Climate deal gives Ireland’s agriculture a green light

The Taoiseach, Enda Kenny, has secured a climate deal for Ireland that recognises the importance of agriculture to the economy, as the latest climate change negotiations in the EU don’t put specific demands on individual countries.

Last night, an agreement was reached by European leaders to reduce greenhouse gas (GHG) emissions over the next 15 years. At the EU Summit, Irish Taoiseach had looked for Ireland to receive special treatment due to its reliance on agriculture.

The agreement that individual countries would not have individual targets ensures this. While individual country targets were not set, an overall target was – to reduce emissions by 40% of the EU’s 1990 levels.

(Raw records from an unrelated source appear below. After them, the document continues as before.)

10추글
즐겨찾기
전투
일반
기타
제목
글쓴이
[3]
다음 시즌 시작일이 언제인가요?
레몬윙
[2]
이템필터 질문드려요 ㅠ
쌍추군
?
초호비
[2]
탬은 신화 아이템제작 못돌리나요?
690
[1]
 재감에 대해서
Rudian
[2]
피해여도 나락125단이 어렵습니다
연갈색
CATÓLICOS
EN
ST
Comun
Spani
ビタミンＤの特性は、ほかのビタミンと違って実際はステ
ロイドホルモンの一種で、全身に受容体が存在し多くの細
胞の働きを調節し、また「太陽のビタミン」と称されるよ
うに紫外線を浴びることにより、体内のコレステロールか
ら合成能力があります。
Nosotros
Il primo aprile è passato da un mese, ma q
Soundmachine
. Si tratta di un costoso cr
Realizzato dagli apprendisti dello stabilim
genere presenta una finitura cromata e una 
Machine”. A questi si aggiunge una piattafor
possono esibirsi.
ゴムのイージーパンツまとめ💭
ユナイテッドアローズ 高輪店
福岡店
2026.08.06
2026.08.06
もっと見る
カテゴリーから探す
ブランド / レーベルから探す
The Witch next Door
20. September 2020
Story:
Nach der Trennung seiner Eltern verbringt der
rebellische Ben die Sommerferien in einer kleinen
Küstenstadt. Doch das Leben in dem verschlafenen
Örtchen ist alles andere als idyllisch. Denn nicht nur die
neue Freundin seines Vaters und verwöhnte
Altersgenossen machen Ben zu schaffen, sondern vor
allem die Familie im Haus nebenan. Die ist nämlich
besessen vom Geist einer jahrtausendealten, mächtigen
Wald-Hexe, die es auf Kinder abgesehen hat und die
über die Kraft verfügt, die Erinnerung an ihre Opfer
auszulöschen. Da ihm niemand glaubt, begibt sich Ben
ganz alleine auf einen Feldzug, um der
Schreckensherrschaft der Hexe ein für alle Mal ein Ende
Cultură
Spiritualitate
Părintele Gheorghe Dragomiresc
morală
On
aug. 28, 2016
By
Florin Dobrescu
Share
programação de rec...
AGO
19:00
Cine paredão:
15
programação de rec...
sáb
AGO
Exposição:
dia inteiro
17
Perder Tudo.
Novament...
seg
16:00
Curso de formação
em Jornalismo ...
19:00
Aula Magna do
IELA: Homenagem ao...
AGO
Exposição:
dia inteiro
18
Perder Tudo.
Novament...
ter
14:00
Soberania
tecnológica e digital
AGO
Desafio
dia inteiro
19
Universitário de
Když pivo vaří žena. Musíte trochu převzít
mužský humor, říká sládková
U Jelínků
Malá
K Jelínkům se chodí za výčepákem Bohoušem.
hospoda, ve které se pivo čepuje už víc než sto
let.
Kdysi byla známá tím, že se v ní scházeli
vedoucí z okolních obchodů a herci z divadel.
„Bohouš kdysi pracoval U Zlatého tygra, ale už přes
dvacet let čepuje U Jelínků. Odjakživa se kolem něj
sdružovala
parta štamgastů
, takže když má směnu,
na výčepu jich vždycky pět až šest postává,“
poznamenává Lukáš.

According to reports from the meeting, the multiple objectives of the agriculture and land use sector, with their lower mitigation potential, should be acknowledged, as well as the need to ensure coherence between the EU’s food safety and climate change objectives.

This, in effect, gives Ireland a green light to continue plans for increased cattle numbers in light of the abolition of milk quotas next year.

The agreement said the European Commission must examine the best means of encouraging the sustainable intensification of food production, while optimising the sector’s contribution to greenhouse gas mitigation and sequestration, including through afforestation to help the environment.

This means that Ireland will be permitted to offset high levels of methane emissions from agriculture against other ‘green’ measures including forestry, grasslands and bogs, which absorb carbon.

European Council President Herman Van Rompuy said the deal sets Europe on an ambitious yet cost-effective climate and energy path. “Climate  change is one of the biggest challenges of mankind. Ultimately, this is about survival. It is the example of a long-term policy.”

The Minister for Agriculture, Food and the Marine Simon Coveney welcomed the deal. “I regard this as a vital recognition that we must not seek to reduce greenhouse gas (GHG) emissions by reducing sustainable food production.  Rather we should encourage increased food production, to meet rising global demand, but we must do so in a way that is genuinely sustainable”.

According to Van Rompuy, the main points of the deal are:

  • The climate target: a reduction of at least 40% of greenhouse gas emissions by 2030. This figure, which refers to the classic 1990 baseline, is binding. About half of the effort takes place within the EU-wide ETS; the other half takes place in the non-ETS sectors, with national, yet tradable targets, as I just explained. On greenhouse gas emissions, Europe is on track to deliver its 2020 targets, but we must keep the pace and this is a collective effort.
  • Clean energy. We commit to at least 27% of renewables in 2030. Here we are talking about a share of total energy consumed and the target is binding at EU-level. This is an area where technology is changing fast, and where it is still early to project how behaviours will change, so some of the details will be fleshed out at a later stage…27% by 2030 means that by then Europe will double the share of clean energy.
  • Energy savings. We commit to an increase of at least 27% in energy efficiency. This figure is indicative and compares to 2030 projections based on current consumption and technology. It will be reviewed by 2020, having in mind an EU level of 30%.